I am a novice to r and I am trying to do deal with some inconsistencies in my data. My problem is twofold, the first part could be of general interest and it is about how to aggregate data that is classified in a vector with multiple levels of aggregation. The second problem is more closely related to my coding issues and it is about performing some specific operations for my data.
I am looking at exports data of hundreds of countries over a period of two decades.

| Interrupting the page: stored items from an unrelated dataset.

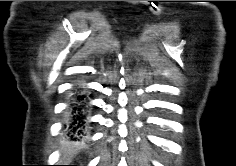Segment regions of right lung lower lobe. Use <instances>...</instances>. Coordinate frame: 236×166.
<instances>
[{
    "instance_id": "right-lung-lower-lobe-1",
    "label": "right lung lower lobe",
    "mask_w": 236,
    "mask_h": 166,
    "mask_svg": "<svg viewBox=\"0 0 236 166\" xmlns=\"http://www.w3.org/2000/svg\"><path fill=\"white\" fill-rule=\"evenodd\" d=\"M73 93L69 104L70 119L67 128L71 137L82 138L85 135L84 132L87 124L88 98L82 93L81 88H75Z\"/></svg>"
}]
</instances>
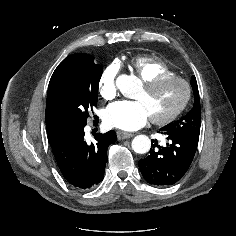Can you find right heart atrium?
Wrapping results in <instances>:
<instances>
[{
	"label": "right heart atrium",
	"mask_w": 236,
	"mask_h": 236,
	"mask_svg": "<svg viewBox=\"0 0 236 236\" xmlns=\"http://www.w3.org/2000/svg\"><path fill=\"white\" fill-rule=\"evenodd\" d=\"M119 69V63L114 61L103 70L99 77V93L103 98L107 100L115 98L117 94V75Z\"/></svg>",
	"instance_id": "right-heart-atrium-1"
}]
</instances>
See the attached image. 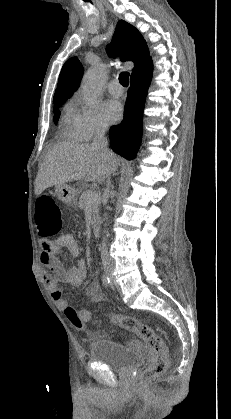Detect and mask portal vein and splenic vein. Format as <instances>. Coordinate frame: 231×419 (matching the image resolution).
Returning <instances> with one entry per match:
<instances>
[{
	"instance_id": "1",
	"label": "portal vein and splenic vein",
	"mask_w": 231,
	"mask_h": 419,
	"mask_svg": "<svg viewBox=\"0 0 231 419\" xmlns=\"http://www.w3.org/2000/svg\"><path fill=\"white\" fill-rule=\"evenodd\" d=\"M99 193L98 192H96V191H93V192H89L88 194H87V198H88V201H89V203H91L92 201H94V200H96L97 198H99Z\"/></svg>"
}]
</instances>
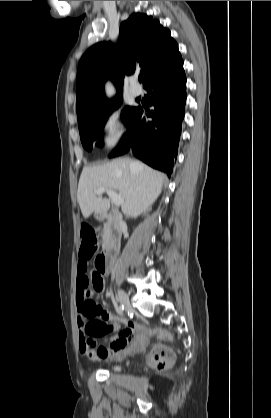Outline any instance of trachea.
Segmentation results:
<instances>
[{"instance_id": "trachea-1", "label": "trachea", "mask_w": 271, "mask_h": 418, "mask_svg": "<svg viewBox=\"0 0 271 418\" xmlns=\"http://www.w3.org/2000/svg\"><path fill=\"white\" fill-rule=\"evenodd\" d=\"M139 82H142V77H139Z\"/></svg>"}]
</instances>
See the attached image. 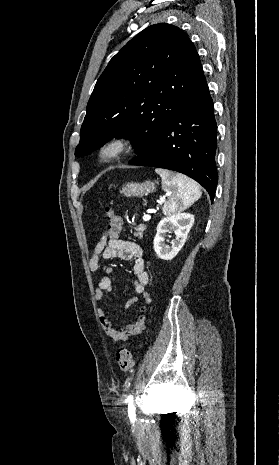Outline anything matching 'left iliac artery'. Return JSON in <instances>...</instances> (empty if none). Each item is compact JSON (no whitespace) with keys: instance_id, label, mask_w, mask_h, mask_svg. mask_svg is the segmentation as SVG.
Returning <instances> with one entry per match:
<instances>
[{"instance_id":"1","label":"left iliac artery","mask_w":279,"mask_h":465,"mask_svg":"<svg viewBox=\"0 0 279 465\" xmlns=\"http://www.w3.org/2000/svg\"><path fill=\"white\" fill-rule=\"evenodd\" d=\"M126 402L128 403V414L131 421L135 420V406L132 400V396L129 395Z\"/></svg>"}]
</instances>
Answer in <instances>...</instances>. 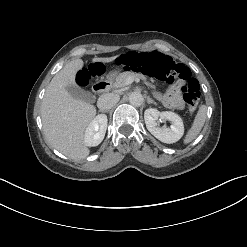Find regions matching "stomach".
<instances>
[{
    "instance_id": "stomach-1",
    "label": "stomach",
    "mask_w": 247,
    "mask_h": 247,
    "mask_svg": "<svg viewBox=\"0 0 247 247\" xmlns=\"http://www.w3.org/2000/svg\"><path fill=\"white\" fill-rule=\"evenodd\" d=\"M116 75H117L116 72H113V73L109 74V75L107 76V81H108L109 83H112V82L116 79V77H117Z\"/></svg>"
}]
</instances>
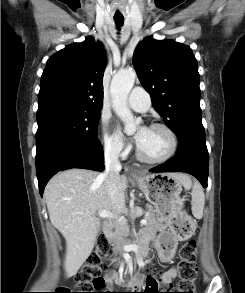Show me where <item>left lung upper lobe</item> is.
<instances>
[{
    "label": "left lung upper lobe",
    "instance_id": "5c2ea615",
    "mask_svg": "<svg viewBox=\"0 0 245 293\" xmlns=\"http://www.w3.org/2000/svg\"><path fill=\"white\" fill-rule=\"evenodd\" d=\"M133 65L154 109L178 139L205 141L198 65L191 48L148 37L137 45Z\"/></svg>",
    "mask_w": 245,
    "mask_h": 293
}]
</instances>
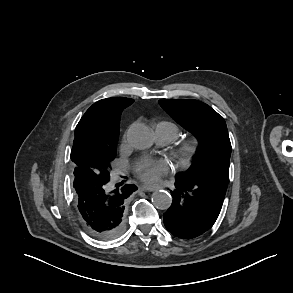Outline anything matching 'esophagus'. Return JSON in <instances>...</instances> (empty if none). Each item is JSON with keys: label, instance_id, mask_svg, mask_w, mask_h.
<instances>
[{"label": "esophagus", "instance_id": "esophagus-1", "mask_svg": "<svg viewBox=\"0 0 293 293\" xmlns=\"http://www.w3.org/2000/svg\"><path fill=\"white\" fill-rule=\"evenodd\" d=\"M157 189H158V187H156V186L142 185L139 187V190H141V191H155Z\"/></svg>", "mask_w": 293, "mask_h": 293}]
</instances>
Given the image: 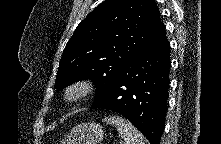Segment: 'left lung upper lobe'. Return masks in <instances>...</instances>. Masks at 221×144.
<instances>
[{
	"label": "left lung upper lobe",
	"mask_w": 221,
	"mask_h": 144,
	"mask_svg": "<svg viewBox=\"0 0 221 144\" xmlns=\"http://www.w3.org/2000/svg\"><path fill=\"white\" fill-rule=\"evenodd\" d=\"M161 24L154 0H105L81 21L68 41L55 88L90 79L96 86L97 102Z\"/></svg>",
	"instance_id": "obj_1"
}]
</instances>
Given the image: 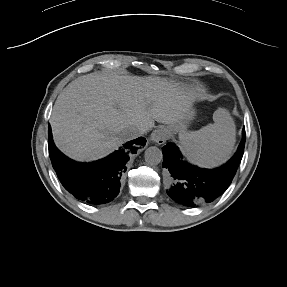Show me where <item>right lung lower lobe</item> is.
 Here are the masks:
<instances>
[{
    "label": "right lung lower lobe",
    "mask_w": 287,
    "mask_h": 287,
    "mask_svg": "<svg viewBox=\"0 0 287 287\" xmlns=\"http://www.w3.org/2000/svg\"><path fill=\"white\" fill-rule=\"evenodd\" d=\"M146 144L144 137L130 141L124 145L132 153L137 147L132 145ZM48 147L52 166L65 189L74 197L90 204H103L112 201L120 191V180L126 171L128 153L124 150L115 151L108 157L91 162L77 163L55 146L51 127L48 128Z\"/></svg>",
    "instance_id": "98d812e1"
}]
</instances>
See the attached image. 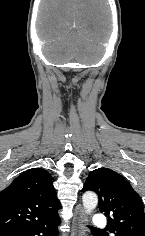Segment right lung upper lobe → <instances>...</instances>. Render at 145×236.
Listing matches in <instances>:
<instances>
[{"label": "right lung upper lobe", "mask_w": 145, "mask_h": 236, "mask_svg": "<svg viewBox=\"0 0 145 236\" xmlns=\"http://www.w3.org/2000/svg\"><path fill=\"white\" fill-rule=\"evenodd\" d=\"M59 208L49 172L28 170L0 193V234L36 228L59 217Z\"/></svg>", "instance_id": "cb5924a9"}]
</instances>
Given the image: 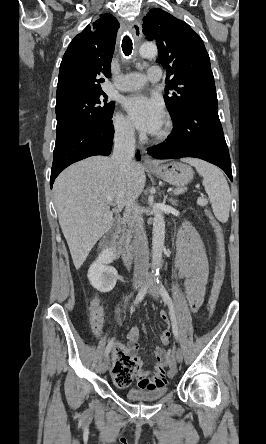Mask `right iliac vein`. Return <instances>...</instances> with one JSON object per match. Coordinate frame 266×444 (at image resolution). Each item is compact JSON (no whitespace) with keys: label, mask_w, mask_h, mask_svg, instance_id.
<instances>
[{"label":"right iliac vein","mask_w":266,"mask_h":444,"mask_svg":"<svg viewBox=\"0 0 266 444\" xmlns=\"http://www.w3.org/2000/svg\"><path fill=\"white\" fill-rule=\"evenodd\" d=\"M143 284H144V281H143L142 279H138V280L135 281V285H136V286H141V285H143ZM109 363H110V361H109V355L107 354V355L104 357V360H103V362H102V373H105V372L107 371V369H108V367H109Z\"/></svg>","instance_id":"1"}]
</instances>
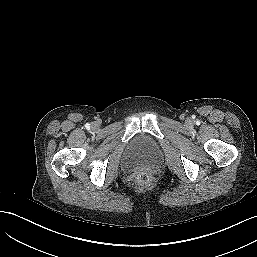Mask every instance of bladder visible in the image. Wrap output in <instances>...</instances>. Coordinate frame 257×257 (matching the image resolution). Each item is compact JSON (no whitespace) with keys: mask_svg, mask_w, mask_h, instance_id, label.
<instances>
[{"mask_svg":"<svg viewBox=\"0 0 257 257\" xmlns=\"http://www.w3.org/2000/svg\"><path fill=\"white\" fill-rule=\"evenodd\" d=\"M160 156V148L155 139L147 133H138L127 146L125 160L133 166L152 165Z\"/></svg>","mask_w":257,"mask_h":257,"instance_id":"bladder-1","label":"bladder"}]
</instances>
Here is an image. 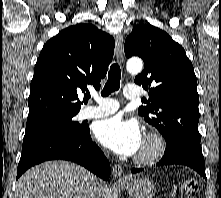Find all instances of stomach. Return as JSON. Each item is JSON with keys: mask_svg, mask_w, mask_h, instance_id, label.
<instances>
[{"mask_svg": "<svg viewBox=\"0 0 221 198\" xmlns=\"http://www.w3.org/2000/svg\"><path fill=\"white\" fill-rule=\"evenodd\" d=\"M121 185L132 198H153L156 193L154 183L147 178L129 177Z\"/></svg>", "mask_w": 221, "mask_h": 198, "instance_id": "stomach-1", "label": "stomach"}]
</instances>
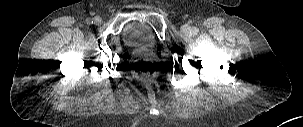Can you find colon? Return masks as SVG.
Instances as JSON below:
<instances>
[{"instance_id":"colon-1","label":"colon","mask_w":303,"mask_h":127,"mask_svg":"<svg viewBox=\"0 0 303 127\" xmlns=\"http://www.w3.org/2000/svg\"><path fill=\"white\" fill-rule=\"evenodd\" d=\"M139 74L142 79L149 80L154 74L153 65L148 63H141L139 65Z\"/></svg>"}]
</instances>
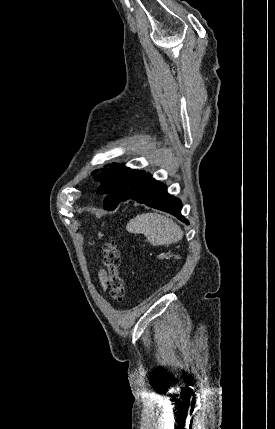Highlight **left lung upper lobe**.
I'll list each match as a JSON object with an SVG mask.
<instances>
[{
	"label": "left lung upper lobe",
	"mask_w": 275,
	"mask_h": 429,
	"mask_svg": "<svg viewBox=\"0 0 275 429\" xmlns=\"http://www.w3.org/2000/svg\"><path fill=\"white\" fill-rule=\"evenodd\" d=\"M96 173H98V170L92 173L94 179L101 182L97 192L106 194L104 208L106 210H113L121 202V198L128 191L132 183L139 179L145 171L132 170L114 163L110 166V169H104L99 174ZM110 190H112L111 194H109Z\"/></svg>",
	"instance_id": "left-lung-upper-lobe-1"
}]
</instances>
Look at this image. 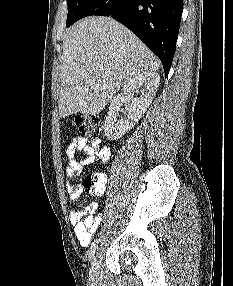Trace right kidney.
Listing matches in <instances>:
<instances>
[{"mask_svg":"<svg viewBox=\"0 0 233 286\" xmlns=\"http://www.w3.org/2000/svg\"><path fill=\"white\" fill-rule=\"evenodd\" d=\"M160 76L155 72H143L129 80L123 86V93L115 96L110 103L104 124L105 135L110 140H117L127 133L145 113L157 91ZM139 93V97H135ZM130 101L127 117L119 118V111L124 102Z\"/></svg>","mask_w":233,"mask_h":286,"instance_id":"1","label":"right kidney"}]
</instances>
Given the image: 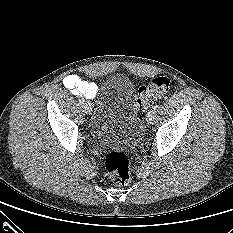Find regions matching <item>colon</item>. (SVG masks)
<instances>
[{
  "mask_svg": "<svg viewBox=\"0 0 233 233\" xmlns=\"http://www.w3.org/2000/svg\"><path fill=\"white\" fill-rule=\"evenodd\" d=\"M170 85L168 77L158 76L148 85L140 87L136 96L138 108L146 109L156 98L166 94ZM104 167L108 180L115 186H124L131 179L130 159L123 151H109L104 159Z\"/></svg>",
  "mask_w": 233,
  "mask_h": 233,
  "instance_id": "obj_1",
  "label": "colon"
}]
</instances>
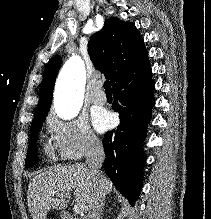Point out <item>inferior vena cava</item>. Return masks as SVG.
<instances>
[{"mask_svg":"<svg viewBox=\"0 0 211 219\" xmlns=\"http://www.w3.org/2000/svg\"><path fill=\"white\" fill-rule=\"evenodd\" d=\"M105 160V153L101 142L92 138L89 141V147L86 153V162L96 181L93 200L87 211V219H100L105 201V192L102 188L100 168Z\"/></svg>","mask_w":211,"mask_h":219,"instance_id":"602c4592","label":"inferior vena cava"}]
</instances>
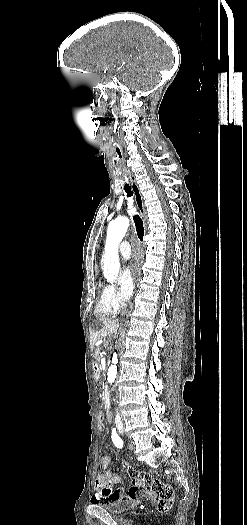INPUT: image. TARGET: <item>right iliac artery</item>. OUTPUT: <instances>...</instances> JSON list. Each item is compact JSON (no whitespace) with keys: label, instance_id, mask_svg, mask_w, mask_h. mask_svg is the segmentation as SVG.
Wrapping results in <instances>:
<instances>
[{"label":"right iliac artery","instance_id":"82829eb1","mask_svg":"<svg viewBox=\"0 0 247 525\" xmlns=\"http://www.w3.org/2000/svg\"><path fill=\"white\" fill-rule=\"evenodd\" d=\"M111 438H112V441H113V443L115 444L116 447H118V448H122L123 447V441L118 436L115 428L112 429V436H111Z\"/></svg>","mask_w":247,"mask_h":525}]
</instances>
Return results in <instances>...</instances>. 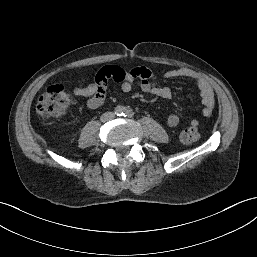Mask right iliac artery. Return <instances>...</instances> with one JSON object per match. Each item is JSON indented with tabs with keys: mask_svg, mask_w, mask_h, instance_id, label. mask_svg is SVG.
<instances>
[{
	"mask_svg": "<svg viewBox=\"0 0 257 257\" xmlns=\"http://www.w3.org/2000/svg\"><path fill=\"white\" fill-rule=\"evenodd\" d=\"M123 113H124V108L118 107V108L116 109V114H117L118 116H122Z\"/></svg>",
	"mask_w": 257,
	"mask_h": 257,
	"instance_id": "right-iliac-artery-1",
	"label": "right iliac artery"
}]
</instances>
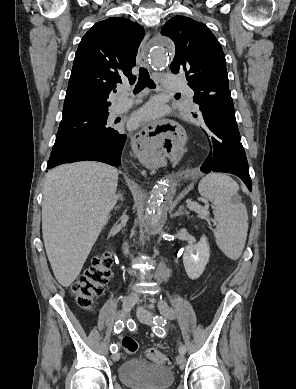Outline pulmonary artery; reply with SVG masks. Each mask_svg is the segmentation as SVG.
<instances>
[{
    "label": "pulmonary artery",
    "mask_w": 296,
    "mask_h": 389,
    "mask_svg": "<svg viewBox=\"0 0 296 389\" xmlns=\"http://www.w3.org/2000/svg\"><path fill=\"white\" fill-rule=\"evenodd\" d=\"M164 87L167 90L170 91H184L187 97L188 102L191 105H196L193 102V91L181 80L171 76L167 75L164 78L163 81ZM132 105V100L126 97L125 95H122L116 105L113 108V112L115 114H120L124 111H126L130 106Z\"/></svg>",
    "instance_id": "pulmonary-artery-1"
}]
</instances>
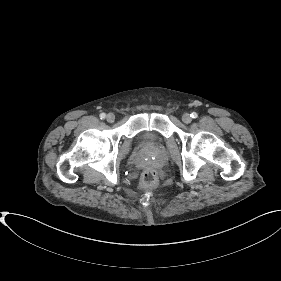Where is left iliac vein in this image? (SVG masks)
Instances as JSON below:
<instances>
[{
  "instance_id": "1",
  "label": "left iliac vein",
  "mask_w": 281,
  "mask_h": 281,
  "mask_svg": "<svg viewBox=\"0 0 281 281\" xmlns=\"http://www.w3.org/2000/svg\"><path fill=\"white\" fill-rule=\"evenodd\" d=\"M182 121L186 124L190 123L192 121L190 114L188 113L183 114Z\"/></svg>"
}]
</instances>
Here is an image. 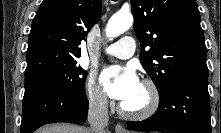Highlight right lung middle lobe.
Instances as JSON below:
<instances>
[{
  "mask_svg": "<svg viewBox=\"0 0 221 133\" xmlns=\"http://www.w3.org/2000/svg\"><path fill=\"white\" fill-rule=\"evenodd\" d=\"M85 70L77 65V62L70 64H58L39 69L25 78L36 77L56 83L70 91L81 92L85 90Z\"/></svg>",
  "mask_w": 221,
  "mask_h": 133,
  "instance_id": "dd1d6c3e",
  "label": "right lung middle lobe"
}]
</instances>
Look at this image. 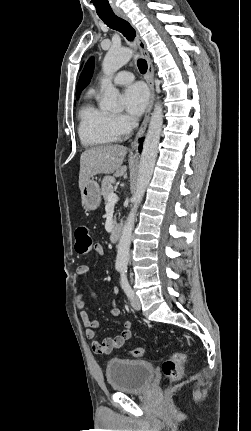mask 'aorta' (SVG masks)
Listing matches in <instances>:
<instances>
[{
    "instance_id": "762f6f07",
    "label": "aorta",
    "mask_w": 251,
    "mask_h": 431,
    "mask_svg": "<svg viewBox=\"0 0 251 431\" xmlns=\"http://www.w3.org/2000/svg\"><path fill=\"white\" fill-rule=\"evenodd\" d=\"M133 56V51L129 48H111L102 64L105 79L102 81L104 97L100 107L104 110H115L117 108L118 89L112 84V75L125 65ZM163 124V108L160 102H157L151 114L148 131L144 140L143 150L140 160L136 190L132 197L133 206L123 226L122 234L117 245L116 268L126 269L129 260V250L131 244L132 231L135 224V218L138 207L142 201L146 188L151 180L156 157L158 153V144L160 141L161 129Z\"/></svg>"
}]
</instances>
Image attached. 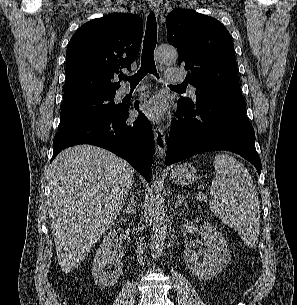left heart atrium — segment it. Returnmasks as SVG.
Masks as SVG:
<instances>
[{
	"instance_id": "left-heart-atrium-1",
	"label": "left heart atrium",
	"mask_w": 297,
	"mask_h": 305,
	"mask_svg": "<svg viewBox=\"0 0 297 305\" xmlns=\"http://www.w3.org/2000/svg\"><path fill=\"white\" fill-rule=\"evenodd\" d=\"M165 111L164 101L159 96H154L145 101L139 108V113L147 119L157 122L162 119Z\"/></svg>"
}]
</instances>
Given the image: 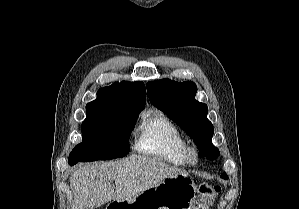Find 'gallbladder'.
<instances>
[{"label": "gallbladder", "mask_w": 299, "mask_h": 209, "mask_svg": "<svg viewBox=\"0 0 299 209\" xmlns=\"http://www.w3.org/2000/svg\"><path fill=\"white\" fill-rule=\"evenodd\" d=\"M84 209H90V208H88V207H85Z\"/></svg>", "instance_id": "obj_1"}]
</instances>
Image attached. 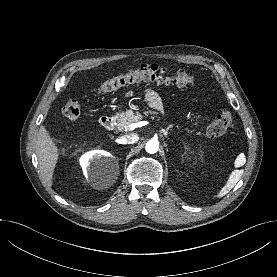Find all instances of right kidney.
I'll use <instances>...</instances> for the list:
<instances>
[{
	"instance_id": "right-kidney-1",
	"label": "right kidney",
	"mask_w": 277,
	"mask_h": 277,
	"mask_svg": "<svg viewBox=\"0 0 277 277\" xmlns=\"http://www.w3.org/2000/svg\"><path fill=\"white\" fill-rule=\"evenodd\" d=\"M111 156L109 153L101 150H94L84 154L80 158V164L83 167L86 176H92L94 174V165L98 162L109 161Z\"/></svg>"
}]
</instances>
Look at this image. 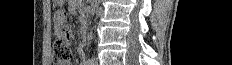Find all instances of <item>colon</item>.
Listing matches in <instances>:
<instances>
[{
  "label": "colon",
  "mask_w": 232,
  "mask_h": 65,
  "mask_svg": "<svg viewBox=\"0 0 232 65\" xmlns=\"http://www.w3.org/2000/svg\"><path fill=\"white\" fill-rule=\"evenodd\" d=\"M69 41L70 40H67V37H62L54 42L53 60L56 64H64L72 58V51L70 49Z\"/></svg>",
  "instance_id": "obj_1"
}]
</instances>
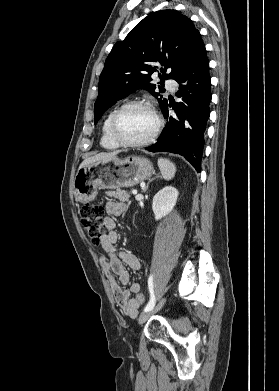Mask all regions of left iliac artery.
<instances>
[{
	"label": "left iliac artery",
	"instance_id": "44dca946",
	"mask_svg": "<svg viewBox=\"0 0 279 391\" xmlns=\"http://www.w3.org/2000/svg\"><path fill=\"white\" fill-rule=\"evenodd\" d=\"M148 286H149V291H150V300L148 304L144 308V312L151 310L154 305H155V295L153 291V277L150 276L148 279Z\"/></svg>",
	"mask_w": 279,
	"mask_h": 391
}]
</instances>
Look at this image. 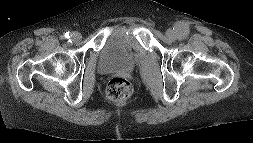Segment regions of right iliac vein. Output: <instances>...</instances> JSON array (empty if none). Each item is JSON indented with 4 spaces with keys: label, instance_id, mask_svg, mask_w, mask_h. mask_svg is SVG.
<instances>
[{
    "label": "right iliac vein",
    "instance_id": "obj_1",
    "mask_svg": "<svg viewBox=\"0 0 253 143\" xmlns=\"http://www.w3.org/2000/svg\"><path fill=\"white\" fill-rule=\"evenodd\" d=\"M73 41L79 42L82 38L81 34L79 32H73L71 35Z\"/></svg>",
    "mask_w": 253,
    "mask_h": 143
}]
</instances>
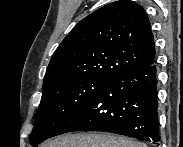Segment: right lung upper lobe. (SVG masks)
<instances>
[{
  "instance_id": "cb5924a9",
  "label": "right lung upper lobe",
  "mask_w": 183,
  "mask_h": 147,
  "mask_svg": "<svg viewBox=\"0 0 183 147\" xmlns=\"http://www.w3.org/2000/svg\"><path fill=\"white\" fill-rule=\"evenodd\" d=\"M155 63L145 10L130 0L103 6L82 19L54 52L43 88L84 78L111 80Z\"/></svg>"
}]
</instances>
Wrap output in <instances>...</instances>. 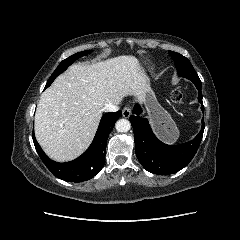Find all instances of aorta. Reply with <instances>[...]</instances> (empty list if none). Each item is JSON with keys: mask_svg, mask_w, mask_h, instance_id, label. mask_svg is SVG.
Wrapping results in <instances>:
<instances>
[{"mask_svg": "<svg viewBox=\"0 0 240 240\" xmlns=\"http://www.w3.org/2000/svg\"><path fill=\"white\" fill-rule=\"evenodd\" d=\"M115 128L120 133L128 132L131 128V123L127 119H119L116 124Z\"/></svg>", "mask_w": 240, "mask_h": 240, "instance_id": "obj_1", "label": "aorta"}]
</instances>
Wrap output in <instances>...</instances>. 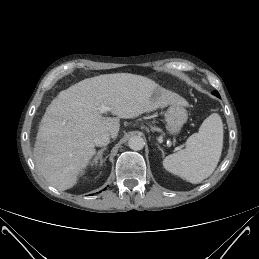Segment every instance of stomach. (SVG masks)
<instances>
[{
  "label": "stomach",
  "mask_w": 259,
  "mask_h": 259,
  "mask_svg": "<svg viewBox=\"0 0 259 259\" xmlns=\"http://www.w3.org/2000/svg\"><path fill=\"white\" fill-rule=\"evenodd\" d=\"M187 118L188 114L183 106L172 104L165 114L167 132L170 135L179 134Z\"/></svg>",
  "instance_id": "obj_1"
}]
</instances>
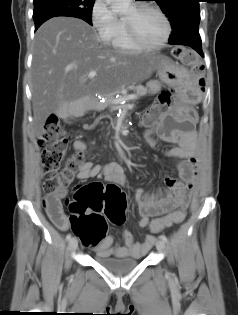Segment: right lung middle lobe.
<instances>
[{"label":"right lung middle lobe","mask_w":238,"mask_h":315,"mask_svg":"<svg viewBox=\"0 0 238 315\" xmlns=\"http://www.w3.org/2000/svg\"><path fill=\"white\" fill-rule=\"evenodd\" d=\"M95 0H34V21L50 15L71 16L92 25V8Z\"/></svg>","instance_id":"obj_1"}]
</instances>
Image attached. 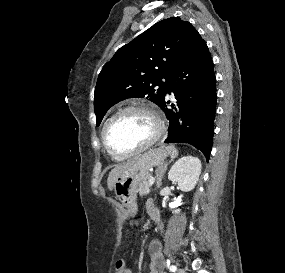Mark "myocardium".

The issue is that my data on exports are classified by product and sub-product categories (hundreds), in an inconsistent manner and I am trying to deal with these discrepancies.
The data looks roughly like this:
df <- data.frame(
"Reporter" = c("USA", "USA", "USA", "USA", "USA", "USA","USA","EU", "EU","EU", "EU", "EU", "EU", "EU", "EU"),
"Partner" = c( "EU", "EU","EU","EU", "EU","EU","EU","USA", "USA", "USA","USA","USA", "USA","USA", "USA"),
"Product cat." = c("1", "1.1", "1.2","2", "2.1", "2.2","3","1", "1.1","2", "2.1", "2.2","3","3.1", "3.2"),
"Year" = c(1970, 1970, 1970, 1970, 1970, 1970,1970, 1970, 1970, 1970, 1970, 1970, 1970, 1970, 1970),
"Val" = c(200, 170, 30, 100, 50, 40, 220, 230, 180, 80, 50, 20, 170, 40, 130),
stringsAsFactors = FALSE)
Product category 1.1 (eg. apple) and 1.2 (e.g. bananas) are sub-product categories of product category 1 (e.g. fruit). Product category 2.1 and 2.2 are subcategories of product cat. 2 and so on.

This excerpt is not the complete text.